Vegans are at the brunt-end of many jokes, but the jokesters seem to tread a bit nervously these days — we’re still outnumbered 33 to 1, but our numbers are not decreasing.

You need to lighten up a little, Bill. We hope these help:

Q: Why did the tofu cross the road?
A: To prove he wasn’t chicken.

Q: What did one vegetarian say to the other vegetarian?
A: We have to stop meating like this.

Q: Why do people kill animals?
A: Fur convenience steak.

There are more where those came from, but just remember: vegans are the joke, Bill.

Source

The animal atop the food chain believes itself ordained to husband lesser sentient creatures to the highest bidder. All other species get to exist at the whim of human appetite and fashion. Is there anything questionable about this?

Thanks for reading.

2 thoughts on “A Vegan in the Agora”

  1. There you go, Bill. Making me smile again. So much good stuff here.

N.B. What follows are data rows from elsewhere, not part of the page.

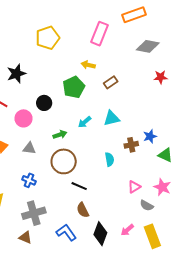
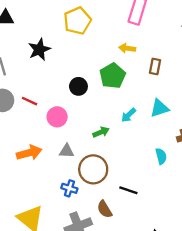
black star: (16, 74) -> (39, 49), moved
brown rectangle: (111, 82) -> (155, 66), turned -40
black circle: (44, 103) -> (78, 86), moved
brown circle: (64, 161) -> (93, 169), moved
brown semicircle: (83, 210) -> (105, 209), moved

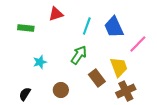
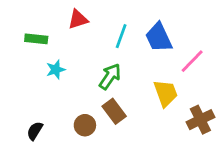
cyan star: (40, 62) -> (56, 70), moved
brown rectangle: (97, 78) -> (114, 111), moved
brown cross: (126, 91) -> (200, 120), moved

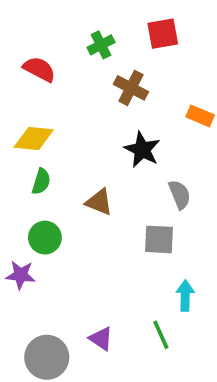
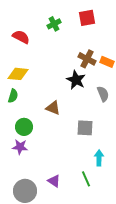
brown cross: (131, 88) -> (87, 59), moved
green semicircle: (41, 181) -> (13, 96), moved
gray semicircle: (180, 195) -> (103, 94), moved
purple star: (21, 275) -> (20, 147), moved

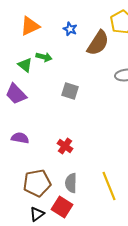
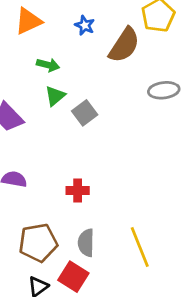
green triangle: (25, 65) -> (55, 96), moved, turned 42
gray square: (70, 91) -> (85, 113), turned 36
red cross: (65, 146) -> (78, 190), turned -35

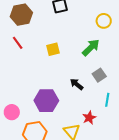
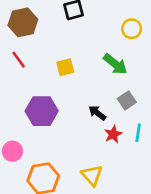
green arrow: (91, 48) -> (115, 64), turned 84
purple hexagon: (46, 101) -> (42, 111), moved
red star: (89, 118) -> (113, 134), moved

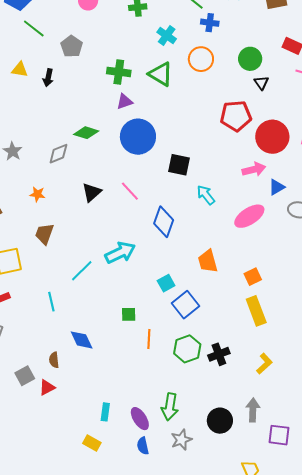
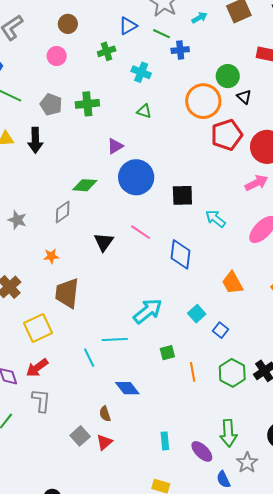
orange circle: (201, 59) -> (203, 101), moved, size x1.4
green cross: (119, 72) -> (87, 104), moved
green triangle: (161, 74) -> (144, 111), size x0.6
black arrow: (48, 78) -> (35, 140), size x1.4
brown trapezoid: (44, 234) -> (67, 293), size x1.4
cyan arrow: (120, 253) -> (148, 311), moved
cyan line: (82, 271) -> (115, 339), moved, turned 55
blue square: (186, 305) -> (221, 330), size x0.6
cyan rectangle: (105, 412) -> (165, 441), moved
blue semicircle: (143, 446) -> (223, 479), moved

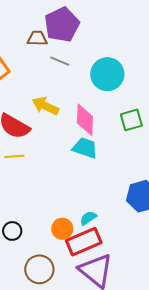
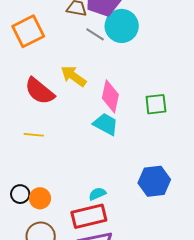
cyan circle: (107, 74) -> (122, 26), moved
yellow line: (14, 156) -> (34, 135), moved
orange circle: (62, 229) -> (40, 198), moved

    On the corn subsidy, did you realize that feed for non-human animals, feed for automobiles, and feed for exports (again, non-human animals) is the bulk of the pie? What’s left is the ‘junk food’ (high fructose syrups, the like) and unadulterated (think corn cobs, frozen nibs) as ‘food’ for people. Those together make up small, unappetizing slice. Makes me wonder why the government even subsidizes corn for ‘food security.’ More like FEED security.

    I still think that meat and dairy aisles are illegally marketing deceptive trade practices. If the consumer only saw the whole picture behind that gallon of milk or cut of muscle or carton of eggs. The TRUTH, not the deception, for all to see right there in the market. Hm.

    Liked by 2 people

    1. Thanks for your kindness, Shannon. Hope you guys are well and swell. I am going to look into that insidious corn-cycle.
      Lisa and I saw a 30 second infomercial a number of years ago that was produced for the high fructose corn syrup propaganda division. As I recall, it was set in an official looking lab and featured an official looking scientist with a pristine white coat. She compared high fructose corn syrup with regular sugar to let the audience know that “sugar is sugar.”
      Slick, convincing and reassuring techniques sell a lot of silo chaff. Taco Bell takes low-grade unappetizing highly processed glop and texturizes it to make it look like striated product coming from a single cow.